Directions for this task:
Pull every line containing "launched" from the listing below.

··· Data supplied ···

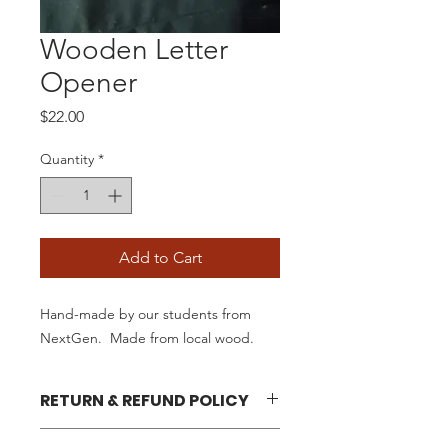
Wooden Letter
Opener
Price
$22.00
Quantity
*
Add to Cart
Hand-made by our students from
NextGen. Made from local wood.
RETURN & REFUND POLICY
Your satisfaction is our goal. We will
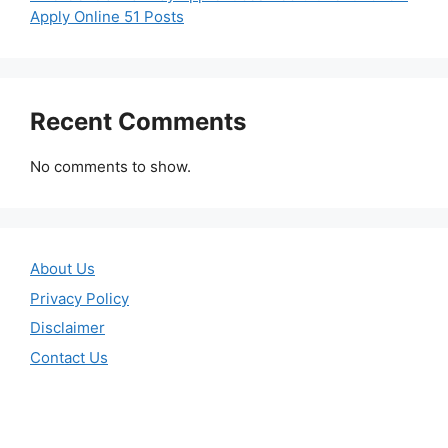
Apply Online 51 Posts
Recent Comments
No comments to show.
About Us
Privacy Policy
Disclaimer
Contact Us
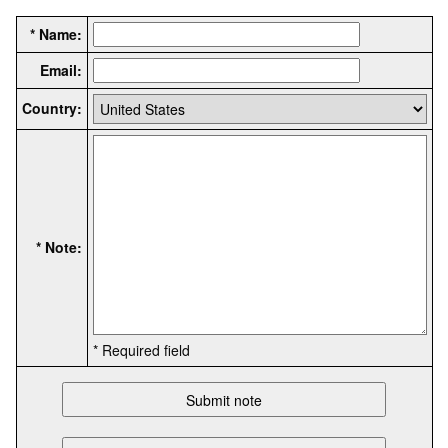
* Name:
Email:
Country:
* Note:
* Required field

···
··· Data supplied ···

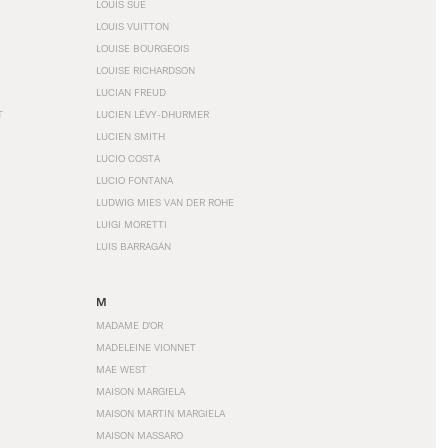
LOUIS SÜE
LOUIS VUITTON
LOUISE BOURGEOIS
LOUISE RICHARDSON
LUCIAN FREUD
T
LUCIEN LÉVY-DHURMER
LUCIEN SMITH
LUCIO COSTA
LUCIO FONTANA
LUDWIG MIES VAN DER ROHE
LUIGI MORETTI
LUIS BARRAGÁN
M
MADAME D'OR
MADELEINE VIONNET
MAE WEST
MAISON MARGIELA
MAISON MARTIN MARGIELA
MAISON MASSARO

···
··· Data supplied ···

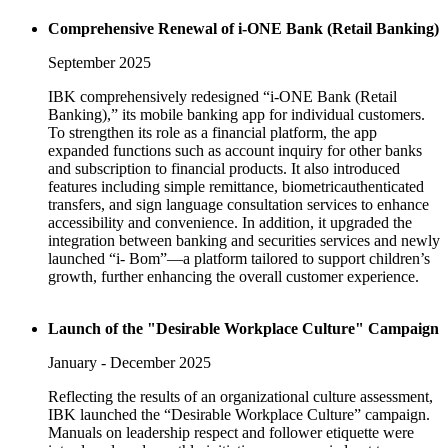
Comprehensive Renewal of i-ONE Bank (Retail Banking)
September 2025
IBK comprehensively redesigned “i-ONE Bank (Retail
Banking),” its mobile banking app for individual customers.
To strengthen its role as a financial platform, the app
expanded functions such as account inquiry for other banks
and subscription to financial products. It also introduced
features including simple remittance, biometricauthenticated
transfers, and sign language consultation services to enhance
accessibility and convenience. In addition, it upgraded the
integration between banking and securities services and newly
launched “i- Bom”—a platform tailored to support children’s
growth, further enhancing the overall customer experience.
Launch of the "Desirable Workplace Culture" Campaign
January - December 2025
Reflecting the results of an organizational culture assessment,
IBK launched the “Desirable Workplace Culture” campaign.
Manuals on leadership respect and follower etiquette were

···

Your solution:
launched “i- Bom”—a platform tailored to support children’s
IBK launched the “Desirable Workplace Culture” campaign.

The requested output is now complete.